Since the present invention is configured as described above, when a gear change operation is performed when the vehicle speed has decreased below the set vehicle speed, a reverse excitation current can be immediately applied to the coil, and residual magnetism is removed to prevent dragging. This makes it possible to prevent gear squeal when shifting gears (especially when stopped) and to reduce the operating force needed to shift gears. Furthermore, a double clutch operation can be performed when changing gears at a vehicle speed higher than a set speed, and synchronization with the driven body can be quickly performed.

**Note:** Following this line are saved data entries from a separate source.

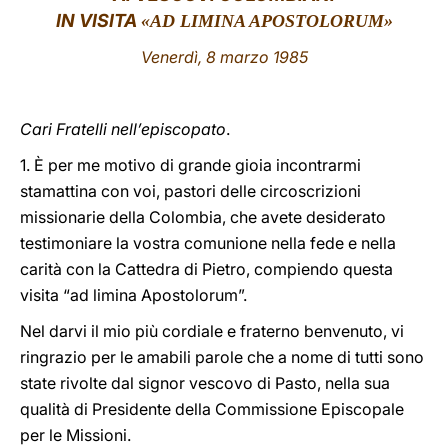
IN VISITA
«AD LIMINA APOSTOLORUM»
LATINE
Venerdì, 8 marzo 1985
Cari Fratelli nell’episcopato
.
1. È per me motivo di grande gioia incontrarmi
stamattina con voi, pastori delle circoscrizioni
missionarie della Colombia, che avete desiderato
testimoniare la vostra comunione nella fede e nella
carità con la Cattedra di Pietro, compiendo questa
visita “ad limina Apostolorum”.
Nel darvi il mio più cordiale e fraterno benvenuto, vi
ringrazio per le amabili parole che a nome di tutti sono
state rivolte dal signor vescovo di Pasto, nella sua
qualità di Presidente della Commissione Episcopale
per le Missioni.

[Brief explanation of the drawing]

Fig. 1 is a sectional view showing an electromagnetic powder clutch embodying the present invention, Fig. 2 is a sectional view taken along the Z-Z line in Fig. 1, and Fig. 3 is an electric circuit showing an embodiment of the present invention. , FIG. 4 is a graph showing the relationship between clutch current and vehicle speed. 1... Electromagnetic powder clutch, 5... Crankshaft,
6... Drive plate, 7... Coil, 8...
Drive member, 9...Transmission input shaft, 10...
Driven member, 11...gap.

Claims (1)

[Claims] 1. The crankshaft is integrally connected via a drive plate to a drive member containing a built-in coil, and the driven member of the transmission input shaft is closely fitted to the drive member via a gap to receive the clutch current from the control device. An electromagnetic clutch for a vehicle transmits power by supplying power to the coil and integrally restraining the drive and driven members using electromagnetic force, when the transmission is in a neutral position and the vehicle is at a speed below a set speed. 1. A control device for an electromagnetic clutch for a vehicle, characterized in that when the clutch becomes energized, a current of opposite polarity is passed to reverse excite the clutch in order to remove residual magnetism within the clutch.